Projeto que institui Política Nacional de Pagamento por Serviços Ambientais vai à sanção

Por: Assessoria de Comunicação

A Câmara dos Deputados aprovou em 21 de dezembro o projeto de Lei (PL 312/2015), de autoria do deputado Rubens Bueno (Cidadania-PR), que institui a Política Nacional de Pagamento por Serviços Ambientais (PNPSA). A matéria, que agora vai à sanção presidencial, incentiva produtores, indígenas, quilombolas e comunidades tradicionais a conservar áreas de preservação.

Para Rubens Bueno, a medida facilitará a preservação do meio ambiente, ao “estimular a conservação dos ecossistemas, combater a degradação e fomentar o desenvolvimento sustentável”. “A atual legislação prevê multas e penas para quem desobedece a lei ambiental, o que é correto. Mas apenas punir o agressor não tem sido eficiente. É importante aliar a isso estratégias que também premiem os que agem corretamente e lutam em defesa de nossas riquezas naturais”, afirmou.
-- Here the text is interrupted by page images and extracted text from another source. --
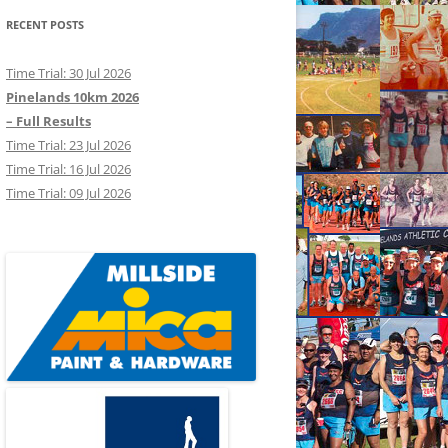
RECENT POSTS
Time Trial: 30 Jul 2026
Pinelands 10km 2026
– Full Results
Time Trial: 23 Jul 2026
Time Trial: 16 Jul 2026
Time Trial: 09 Jul 2026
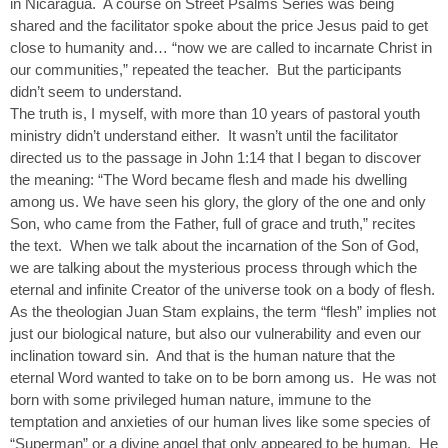
in Nicaragua. A course on Street Psalms Series was being
shared and the facilitator spoke about the price Jesus paid to get
close to humanity and… “now we are called to incarnate Christ in
our communities,” repeated the teacher. But the participants
didn’t seem to understand.
The truth is, I myself, with more than 10 years of pastoral youth
ministry didn’t understand either. It wasn’t until the facilitator
directed us to the passage in John 1:14 that I began to discover
the meaning: “The Word became flesh and made his dwelling
among us. We have seen his glory, the glory of the one and only
Son, who came from the Father, full of grace and truth,” recites
the text. When we talk about the incarnation of the Son of God,
we are talking about the mysterious process through which the
eternal and infinite Creator of the universe took on a body of flesh.
As the theologian Juan Stam explains, the term “flesh” implies not
just our biological nature, but also our vulnerability and even our
inclination toward sin. And that is the human nature that the
eternal Word wanted to take on to be born among us. He was not
born with some privileged human nature, immune to the
temptation and anxieties of our human lives like some species of
“Superman” or a divine angel that only appeared to be human. He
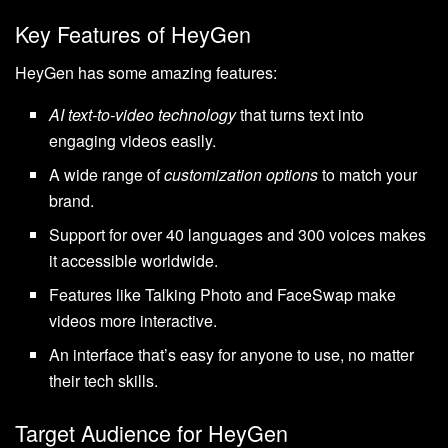
Key Features of HeyGen
HeyGen has some amazing features:
AI text-to-video technology
that turns text into
engaging videos easily.
A wide range of
customization options
to match your
brand.
Support for over 40 languages and 300 voices makes
it accessible worldwide.
Features like Talking Photo and FaceSwap make
videos more interactive.
An interface that’s easy for anyone to use, no matter
their tech skills.
Target Audience for HeyGen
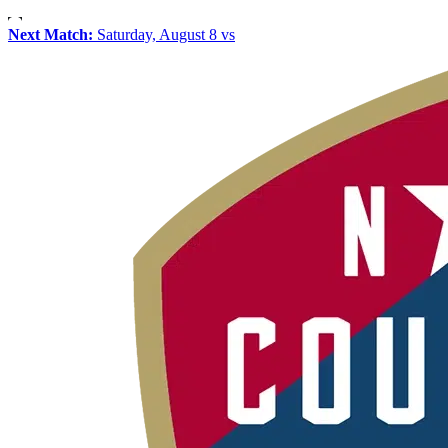
Next Match:
Saturday, August 8 vs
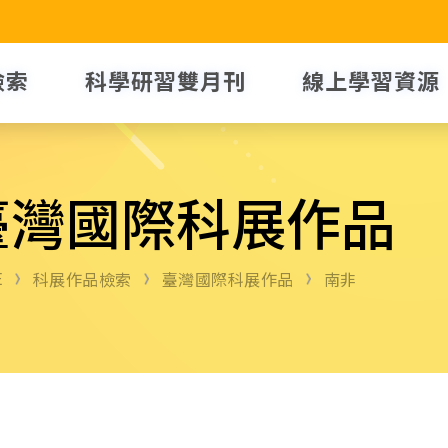
檢索
科學研習雙月刊
線上學習資源
臺灣國際科展作品
E
科展作品檢索
臺灣國際科展作品
南非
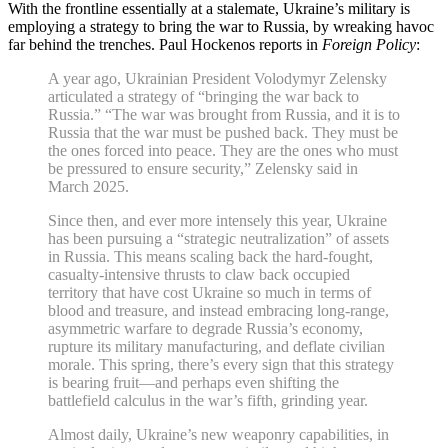
With the frontline essentially at a stalemate, Ukraine’s military is
employing a strategy to bring the war to Russia, by wreaking havoc
far behind the trenches. Paul Hockenos reports in
Foreign Policy
:
A year ago, Ukrainian President Volodymyr Zelensky
articulated a strategy of “bringing the war back to
Russia.” “The war was brought from Russia, and it is to
Russia that the war must be pushed back. They must be
the ones forced into peace. They are the ones who must
be pressured to ensure security,” Zelensky said in
March 2025.
Since then, and ever more intensely this year, Ukraine
has been pursuing a “strategic neutralization” of assets
in Russia. This means scaling back the hard-fought,
casualty-intensive thrusts to claw back occupied
territory that have cost Ukraine so much in terms of
blood and treasure, and instead embracing long-range,
asymmetric warfare to degrade Russia’s economy,
rupture its military manufacturing, and deflate civilian
morale. This spring, there’s every sign that this strategy
is bearing fruit—and perhaps even shifting the
battlefield calculus in the war’s fifth, grinding year.
Almost daily, Ukraine’s new weaponry capabilities, in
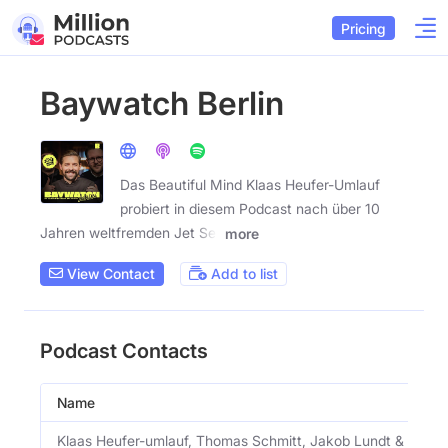
Pricing
Baywatch Berlin
Das Beautiful Mind Klaas Heufer-Umlauf
probiert in diesem Podcast nach über 10
Jahren weltfremden Jet Set
more
View Contact
Add to list
Podcast Contacts
Name
Klaas Heufer-umlauf, Thomas Schmitt, Jakob Lundt & Stud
De acordo com o relator da matéria e líder do Cidadania na Câmara, Arnaldo Jardim (SP), o proprietário de terras que tomar medidas para preservar áreas ou desenvolver iniciativas de recuperação ambiental em sua propriedade pode ser recompensado financeiramente por isso. Este pagamento poderá ser feito em dinheiro ou em melhorias à comunidade.

Também estão previstos incentivos tributários, créditos com juros diferenciados, assistência técnica, incentivos creditícios, programa de educação ambiental e medidas de incentivo a compras de produtos sustentáveis. “É importante dizer que o projeto abre uma nova fronteira na legislação, que agora buscará reconhecer as iniciativas sustentáveis individuais e coletivas”, colocou Jardim.

A proposta institui, ainda, o Cadastro Nacional de Pagamento por Serviços Ambientais (CNPSA) e o Programa Federal de Pagamento por Serviços Ambientais (PFPSA). O ex-deputado Arnaldo Jordy, do Cidadania do Pará, também é autor do projeto.

Obstrução

Arnaldo Jardim criticou duramente as tentativas de obstrução da votação, capitaneadas por partidos da base de governo. “Seria cômico se não fosse trágico. Assistimos a intervenções descabidas, despropositadas e desqualificadas de membros da base. Mas essa matéria tem amplo consenso na Câmara e também integral apoio da frente parlamentar agropecuária. Além disso, dialogamos com o Ministério do Meio ambiente e temos a sua concordância”, frisou.